The City Council’s passage of Thao’s budget, with its vicious budget cuts to OPD, got a lot of headlines. But less noticed were the three councilmembers who voted against it: Janani Ramachandran, Noel Gallo and Treva Reid.
I’d love to be able to report that they cast their nay votes because of the budget’s assault on the Oakland Police Department. The loss of dozens of police officers will obviously be tremendously detrimental to our city’s safety and security, but that’s not why the three said no. Instead, as KTVU-TV reported, “Ramachandran, Reid, and Councilmember Noel Gallo voted against Thao's budget, concerned over the risk of the Coliseum sale not going through.”
To be sure, the sale of the Coliseum, which could go a long way toward balancing Oakland’s $177 million budget deficit, is iffy at best. There are many reasons why the deal could fall through. Basing a budget on a financial transaction that may or may not actually happen is a bad idea. Ramachandran, Gallo and Reid are entirely correct to oppose the budget, but not because of the uncertainty of the Coliseum deal. They should have opposed Thao’s budget because of its negative impact on OPD, and therefore on all of us. But they didn’t.
Why won’t any Oakland politician stand up and tell the truth: that Oakland is a criminal mess, and the only way to save this city is to strengthen OPD and arrest as many criminals as possible? We tell this truth every day here at the Coalition for a Better Oakland. But sometimes it seems like we’re alone. I think most Oaklanders agree with us, but they’re constantly exposed to an opposing point of view that says that cops are brutal racists and POC commit crimes due to white supremacy. If this false allegation came only from ideologues like Cat Brooks and Carroll Fife, it would be dismissed by a solid majority of Oaklanders. Instead, the Big Lie is picked up and amplified by the media and by small, timid politicians like Sheng Thao and Nikki Bas. So what’s the average Oaklander to do? He or she knows what they see in Oakland, which is horror after city-killing horror. But they’re confused, and understandably so. They want to do the right thing. They want to be compassionate. At the same time, they want to feel safe. So at election time, they’re confronted with an impossible choice: vote for progressives, who claim to be on the side of social justice but who endanger our city? Or vote against them?
If Oakland had liberal-oriented politicians who ran against the wokes, I believe we’d win those elections. But we don’t. Instead, moderate liberals are desperately afraid of being attacked by the PACs of leftwing funders like the SEIU, so even if they have doubts about the city’s progressive direction, they toe the woke line and fall into place. It’s exactly like all those Republicans who know Trump is a catastrophe but are terrified to admit it. If you want to blame any one thing for Oakland’s problems, blame this absence of moral spine.

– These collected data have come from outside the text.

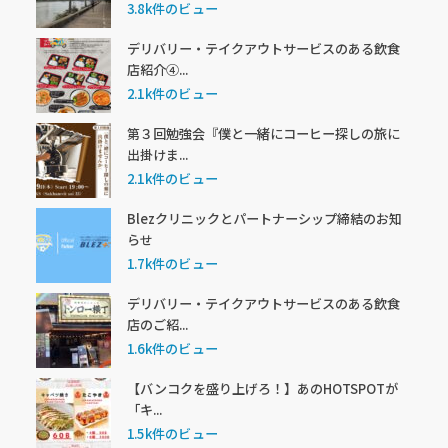
3.8k件のビュー
デリバリー・テイクアウトサービスのある飲食
店紹介④...
2.1k件のビュー
第３回勉強会『僕と一緒にコーヒー探しの旅に
出掛けま...
2.1k件のビュー
Blezクリニックとパートナーシップ締結のお知
らせ
1.7k件のビュー
デリバリー・テイクアウトサービスのある飲食
店のご紹...
1.6k件のビュー
【バンコクを盛り上げろ！】あのHOTSPOTが
「キ...
1.5k件のビュー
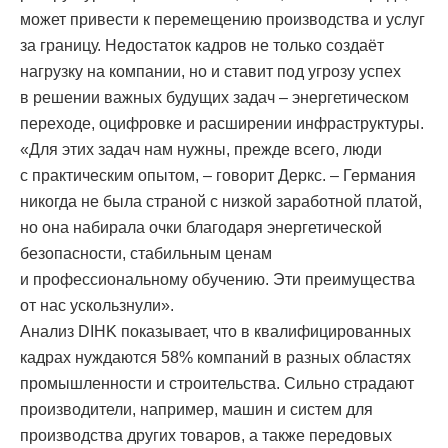
может привести к перемещению производства и услуг
за границу. Недостаток кадров не только создаёт
нагрузку на компании, но и ставит под угрозу успех
в решении важных будущих задач – энергетическом
переходе, оцифровке и расширении инфраструктуры.
«Для этих задач нам нужны, прежде всего, люди
с практическим опытом, – говорит Деркс. – Германия
никогда не была страной с низкой заработной платой,
но она набирала очки благодаря энергетической
безопасности, стабильным ценам
и профессиональному обучению. Эти преимущества
от нас ускользнули».
Анализ DIHK показывает, что в квалифицированных
кадрах нуждаются 58% компаний в разных областях
промышленности и строительства. Сильно страдают
производители, например, машин и систем для
производства других товаров, а также передовых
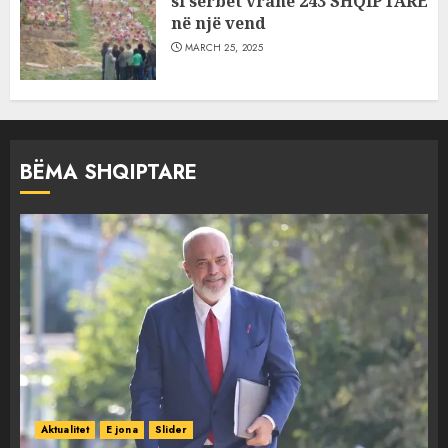
si serbët vranë 243 SHQIPTARË
në një vend
MARCH 25, 2025
BËMA SHQIPTARE
Aktualitet
E jona
Slider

There’s some good news out there. The City Council voted to put the Thao recall on the Nov. 5 ballot, where it will appear along with the Price recall. On that date, Oakland and Alameda County voters will have a chance to decisively change directions and deliver an historic judgment on wokeism. I’m already fantasizing about the newspaper headlines on Nov. 6: OAKLAND VOTERS DELIVER STINGING REBUKE TO PROGRESSIVES, RECALL MAYOR BY A WIDE MARGIN.